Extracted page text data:
::::::

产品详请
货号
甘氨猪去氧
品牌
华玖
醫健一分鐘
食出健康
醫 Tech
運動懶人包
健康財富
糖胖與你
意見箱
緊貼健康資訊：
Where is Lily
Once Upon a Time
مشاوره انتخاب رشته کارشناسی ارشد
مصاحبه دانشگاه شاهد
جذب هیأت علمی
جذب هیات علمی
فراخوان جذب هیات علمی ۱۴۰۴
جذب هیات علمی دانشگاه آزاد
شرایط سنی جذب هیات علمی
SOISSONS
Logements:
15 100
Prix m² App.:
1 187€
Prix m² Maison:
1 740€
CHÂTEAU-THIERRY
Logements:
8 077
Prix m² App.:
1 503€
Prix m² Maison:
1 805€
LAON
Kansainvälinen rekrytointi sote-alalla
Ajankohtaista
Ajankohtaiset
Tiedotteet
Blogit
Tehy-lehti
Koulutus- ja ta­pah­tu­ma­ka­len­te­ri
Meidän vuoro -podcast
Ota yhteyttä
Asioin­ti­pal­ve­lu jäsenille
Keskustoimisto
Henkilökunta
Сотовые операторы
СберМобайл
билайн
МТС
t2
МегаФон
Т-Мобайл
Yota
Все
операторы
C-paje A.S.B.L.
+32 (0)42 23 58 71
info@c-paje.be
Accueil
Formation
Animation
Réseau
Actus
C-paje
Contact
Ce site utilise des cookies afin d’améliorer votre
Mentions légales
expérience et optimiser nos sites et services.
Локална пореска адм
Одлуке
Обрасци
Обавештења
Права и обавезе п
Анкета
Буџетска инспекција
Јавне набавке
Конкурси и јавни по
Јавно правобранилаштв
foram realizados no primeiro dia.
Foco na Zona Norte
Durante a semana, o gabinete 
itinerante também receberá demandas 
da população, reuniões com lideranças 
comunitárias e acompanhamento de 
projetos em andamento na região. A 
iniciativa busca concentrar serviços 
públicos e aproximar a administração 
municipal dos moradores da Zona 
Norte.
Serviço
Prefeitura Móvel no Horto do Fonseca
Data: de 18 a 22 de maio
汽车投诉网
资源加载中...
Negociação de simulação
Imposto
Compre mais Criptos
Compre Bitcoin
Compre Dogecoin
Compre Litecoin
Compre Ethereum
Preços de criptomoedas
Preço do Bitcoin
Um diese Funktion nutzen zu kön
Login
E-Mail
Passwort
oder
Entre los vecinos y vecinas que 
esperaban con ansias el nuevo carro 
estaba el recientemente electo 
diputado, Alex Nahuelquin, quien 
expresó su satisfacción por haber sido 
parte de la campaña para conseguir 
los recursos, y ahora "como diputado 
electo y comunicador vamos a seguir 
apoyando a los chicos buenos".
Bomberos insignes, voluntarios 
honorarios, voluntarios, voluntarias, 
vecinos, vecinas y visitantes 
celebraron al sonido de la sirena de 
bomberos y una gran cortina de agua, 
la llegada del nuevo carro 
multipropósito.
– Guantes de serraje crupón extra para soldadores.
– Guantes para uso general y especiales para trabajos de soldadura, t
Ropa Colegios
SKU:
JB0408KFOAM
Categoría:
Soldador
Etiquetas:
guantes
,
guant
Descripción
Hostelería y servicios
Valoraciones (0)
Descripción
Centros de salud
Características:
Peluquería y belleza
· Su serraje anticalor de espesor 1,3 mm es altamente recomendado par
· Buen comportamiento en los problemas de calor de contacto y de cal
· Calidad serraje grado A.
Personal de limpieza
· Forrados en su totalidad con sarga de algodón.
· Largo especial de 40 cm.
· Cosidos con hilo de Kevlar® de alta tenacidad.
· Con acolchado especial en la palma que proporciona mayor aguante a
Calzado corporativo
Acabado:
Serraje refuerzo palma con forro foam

::::::

PROBLEM DESCRIPTION:
What you return should be exactly the lines above, starting at the one with "da população, reuniões com lideranças" and ending at the one with "Um diese Funktion nutzen zu kön", and nothing else.

OUTPUT BELOW:
da população, reuniões com lideranças 
comunitárias e acompanhamento de 
projetos em andamento na região. A 
iniciativa busca concentrar serviços 
públicos e aproximar a administração 
municipal dos moradores da Zona 
Norte.
Serviço
Prefeitura Móvel no Horto do Fonseca
Data: de 18 a 22 de maio
汽车投诉网
资源加载中...
Negociação de simulação
Imposto
Compre mais Criptos
Compre Bitcoin
Compre Dogecoin
Compre Litecoin
Compre Ethereum
Preços de criptomoedas
Preço do Bitcoin
Um diese Funktion nutzen zu kön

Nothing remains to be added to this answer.